Soon, we're seeing bonding among the inmates (along with some non-bonding) and being inundated with flashbacks that will slowly fill us in on just how bad a boy our Brad really was. The more flashbacks we get, the worse this kid looks.

Coldwater, which doubles as the name of the detention "ranch" (and triples as the stuff that comes out of the fire hoses the guards use on our boys when they misbehave), is a sincere plea for better-run Juvenile Rehab Centers. Whatever you finally think of this movie, I believe you'll find Mr Grashaw's main point well-taken: There is not nearly enough oversight at most of these facilities. While this is commendable, I wish the movie were better-conceived and -executed.

It contains all the cliches of the Prison genre (which, junior-style, the movie definitely is): good looking young inmates, abusive guards, forced marches (above), escape attempts, punishments, and so on. We have the usual beatings and torture but no rape (it'd have to be a Catholic Church-run institution for that, right?).

Then about 45 minutes into this 99-minutes movie, we get a title card reading "Year 2," and our hopes seem about to be dashed. Sure enough, around the one-hour point, everyone begins to lose it -- inmates, guards, and particularly the camp's commandant -- and events become so arbitrary (what happens, why and how) that you'll pretty much need to place your critical faculties on hold.
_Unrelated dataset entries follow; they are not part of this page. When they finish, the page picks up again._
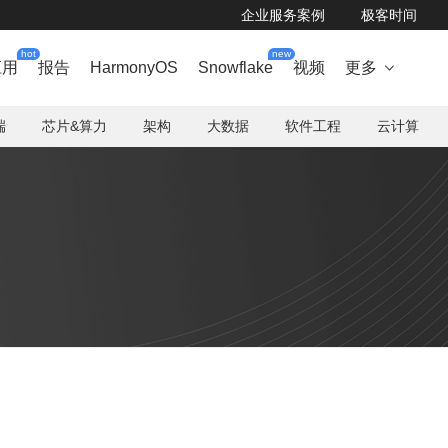
企业服务案例
极客时间
hot
new
应用
报告
HarmonyOS
Snowflake
视频
更多

端
芯片&算力
架构
大数据
软件工程
云计算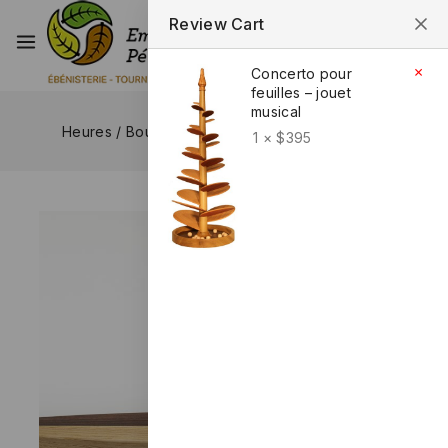
Review Cart
1
×
Concerto pour
feuilles – jouet
musical
Heures
/
Boutique
/
Anagyres
/
Anagyre – Gael
1 ×
$
395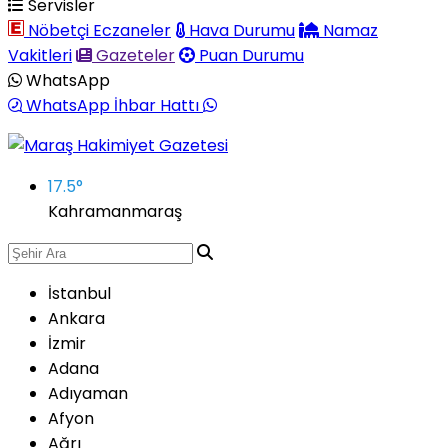
Servisler
Nöbetçi Eczaneler
Hava Durumu
Namaz
Vakitleri
Gazeteler
Puan Durumu
WhatsApp
WhatsApp İhbar Hattı
17.5
°
Kahramanmaraş
İstanbul
Ankara
İzmir
Adana
Adıyaman
Afyon
Ağrı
The movie finally morphs into mystery-thriller mode, with a "surprise" ending that you may not care much about by that point. Performances by the entire cast are as good as they can be under the circumstance of a screenplay that keep pulling all the stops farther and farther out -- until you notice them lying there on the floor at your feet.

Standouts in the cast would include Boudousqué, who's perfectly OK, as is James C. Burns (above) as the seemingly conflicted Commander-in-Chief, Chris Petrovski  (below, left, and recently seen in All Cheerleaders Die) as Brad's best friend, and Octavius J. Johnson as the necessary minority inmate, who is very badly treated. (Yes, racism in California is still alive and flourishing.)

Coldwater, from Breaking Glass Pictures, opens theatrically this Friday, August 15, in Chicago, New Orleans, New York City, Pasadena, Portland (Oregon) and Phoenix, with further openings in Hollywood and Toronto the following Friday, August 22. Click here to see all currently scheduled playdates, with cities and theaters listed.

2 comments:

Anonymous said...

How can you say there was no raping involved in this movie? There is a scene with one boy yelling for help in the background while being raped, then followed by showing the next boy undressing and starting to get raped.

James van Maanen said...

Sorry, Anon, but I don't remember that particular scene, but it was well over a year ago that I saw this film. It may also be that, because I saw an advance screener of the movie, that scene wasn't there for some reason. Or maybe you're just more perceptive than I about what is going on in the background and what this actually means. Anyway, thanks for commenting, and if I ever get the opportunity to see the movie again, I will watch for the scene. And feel abashed that I missed it.